Dans un élan de patriotisme qui a étrangement nécessité une annonce officielle, le secrétaire à la Défense John Healey a déclaré que le Royaume-Uni utilisera désormais des exemptions de sécurité nationale pour privilégier les entreprises britanniques lors de l'attribution des contrats de défense. S'exprimant au congrès du syndicat GMB mardi, Healey a dévoilé des plans pour donner un coup de pouce aux entreprises britanniques dans les décisions d'approvisionnement, qualifiant la nouvelle approche de « sans vergogne pro-britannique » – une phrase qui suggère que les approches précédentes étaient, eh bien, honteuses du concept.

L'annonce intervient alors que le gouvernement fait face à une pression croissante pour publier son plan d'investissement dans la défense longtemps retardé, un document qui a causé plus d'anxiété qu'une inspection surprise dans une installation nucléaire. Les syndicats et les entreprises de défense ont averti que le retard continu menace les emplois, les compétences et la sécurité nationale britanniques, ce qui semble être un ensemble assez complet de choses que vous voudriez protéger.

La chancelière Rachel Reeves a également exprimé sa frustration que trop de contrats gouvernementaux aillent à l'étranger, disant aux ministres du cabinet le mois dernier qu'ils doivent faire plus pour prioriser l'investissement en Grande-Bretagne. Healey a fait écho à ce sentiment, disant que la chancelière « avait raison récemment quand elle a dit que nous devons acheter britannique » – une déclaration si évidente qu'elle aurait pu être imprimée sur une tasse commémorative.

Healey a présenté des plans pour changer le système d'approvisionnement « sans dents », promettant de donner du crédit dans les futures décisions de contrats de défense aux entreprises basées au Royaume-Uni avec une « présence authentique et substantielle en Grande-Bretagne et des engagements à long terme envers les communautés et les chaînes d'approvisionnement britanniques ». Le gouvernement utilisera également davantage les exemptions de sécurité nationale en vertu de la loi sur les marchés publics de 2023, qui permet aux contrats de contourner entièrement les règles formelles d'appel d'offres concurrentiel.

Si un contrat de défense est « envoyé à l'étranger », Healey a déclaré que l'industrie sera tenue de créer des emplois au Royaume-Uni dans ce qu'il a appelé un « offset britannique » – essentiellement l'équivalent dans la défense de dire : « D'accord, mais vous devez aussi construire quelque chose ici. »
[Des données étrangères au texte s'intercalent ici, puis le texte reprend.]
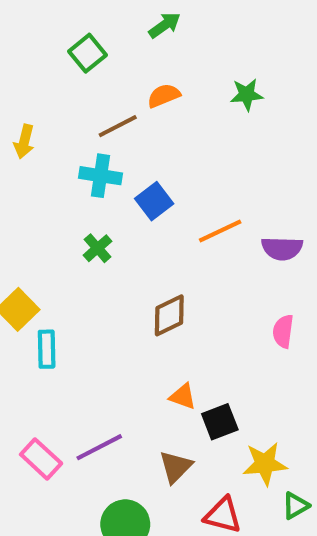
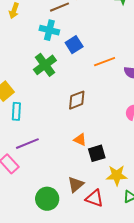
green cross: (98, 248) -> (45, 65), size x1.6
purple line: (99, 447) -> (27, 144), moved
brown triangle: (176, 467) -> (76, 184), moved

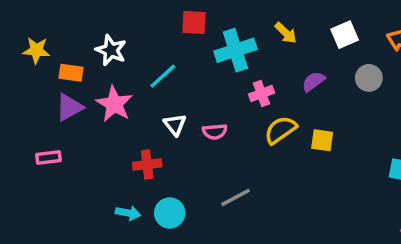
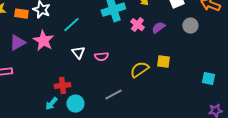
orange rectangle: (71, 73) -> (21, 14), moved
pink cross: (261, 94) -> (137, 25), moved, turned -32
yellow semicircle: (281, 130) -> (139, 70), moved
red cross: (147, 165) -> (62, 86), moved
cyan arrow: (128, 213) -> (51, 104), turned 120

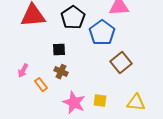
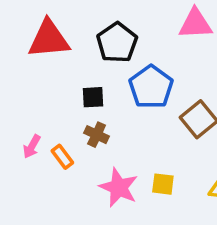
blue pentagon: (102, 33) -> (151, 87), moved
pink arrow: (23, 71) -> (32, 147), moved

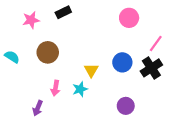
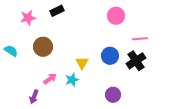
pink line: (156, 43) -> (140, 39), turned 49
pink arrow: (55, 88) -> (50, 79), turned -136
L'annonce fait suite à la lettre de Reeves à chaque ministre du cabinet les exhortant à « acheter britannique » autant que possible, mettant en évidence des secteurs clés comme la construction navale, l'acier, l'IA et les infrastructures énergétiques. Reeves a fait valoir que les tensions mondiales actuelles montrent le besoin de résilience dans les secteurs critiques, ce qui est un raccourci diplomatique pour « nous manquons de choses à acheter sur le plan intérieur. »

Le timing est particulièrement urgent pour l'industrie de la défense. La semaine dernière, le directeur général d'ADS, Kevin Craven, a déclaré à la BBC que les entreprises britanniques « avaient vraiment du mal » en attendant le plan d'investissement dans la défense du gouvernement. « Nous avons vu des entreprises soit quitter le secteur, soit changer de direction, et cela continuera, aucun doute là-dessus », a-t-il dit.

Aeralis, une entreprise aérospatiale britannique développant un remplaçant pour l'avion de chasse des Red Arrows, est entrée en administration le mois dernier. Les administrateurs ont cité « des retards continus dans le plan d'investissement dans la défense du Royaume-Uni, combinés à des facteurs géopolitiques affectant les sources de financement » – une façon élégante de dire que l'entreprise a manqué d'argent en attendant que le gouvernement décide ce qu'il veut.

Le plan d'investissement dans la défense, initialement attendu pour être publié à l'automne 2025, pourrait maintenant paraître avant un sommet de l'OTAN le mois prochain. Mais il y a toujours des querelles internes sur le montant supplémentaire à allouer à la défense, avec des rapports suggérant que le ministère de la Défense estime avoir besoin de 28 milliards de livres supplémentaires pour remplir ses engagements. Parce que rien ne dit « sécurité nationale » comme un gouvernement qui ne peut pas se mettre d'accord sur combien dépenser pour elle.